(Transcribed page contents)
╭──

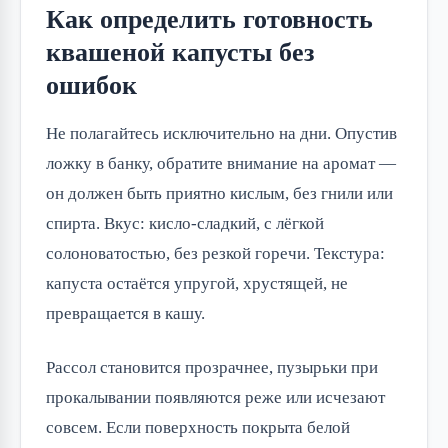
Как определить готовность
квашеной капусты без
ошибок
Не полагайтесь исключительно на дни. Опустив 
ложку в банку, обратите внимание на аромат — 
он должен быть приятно кислым, без гнили или 
спирта. Вкус: кисло-сладкий, с лёгкой 
солоноватостью, без резкой горечи. Текстура: 
капуста остаётся упругой, хрустящей, не 
превращается в кашу.
Рассол становится прозрачнее, пузырьки при 
прокалывании появляются реже или исчезают 
совсем. Если поверхность покрыта белой 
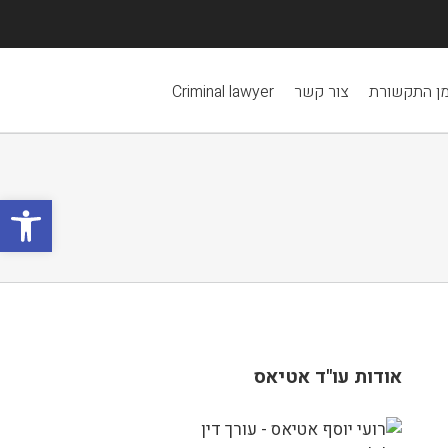
ן התקשורת
צור קשר
Criminal lawyer
פתח סרגל
אודות עו"ד אטיאס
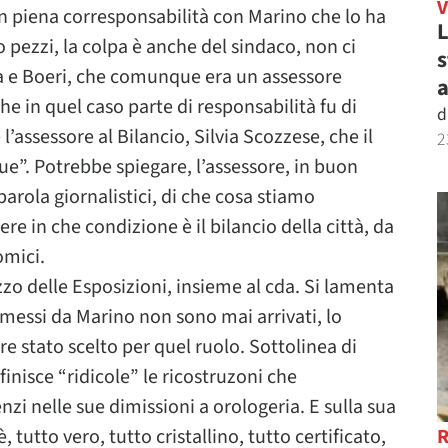
in piena corresponsabilità con Marino che lo ha
L
 pezzi, la colpa è anche del sindaco, non ci
s
a e Boeri, che comunque era un assessore
a
e in quel caso parte di responsabilità fu di
d
’assessore al Bilancio, Silvia Scozzese, che il
2
e”. Potrebbe spiegare, l’assessore, in buon
parola giornalistici, di che cosa stiamo
ere in che condizione è il bilancio della città, da
omici.
o delle Esposizioni, insieme al cda. Si lamenta
omessi da Marino non sono mai arrivati, lo
re stato scelto per quel ruolo. Sottolinea di
finisce “ridicole” le ricostruzoni che
zi nelle sue dimissioni a orologeria. E sulla sua
tutto vero, tutto cristallino, tutto certificato,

╰──

• _Exercise brief_: Which lines run from the one containing "re stato scelto per quel ruolo. Sottolinea di" to the end of the entries above? Print them exactly, both ends included, and nothing else.

• _Output for this task_:
re stato scelto per quel ruolo. Sottolinea di
finisce “ridicole” le ricostruzoni che
zi nelle sue dimissioni a orologeria. E sulla sua
tutto vero, tutto cristallino, tutto certificato,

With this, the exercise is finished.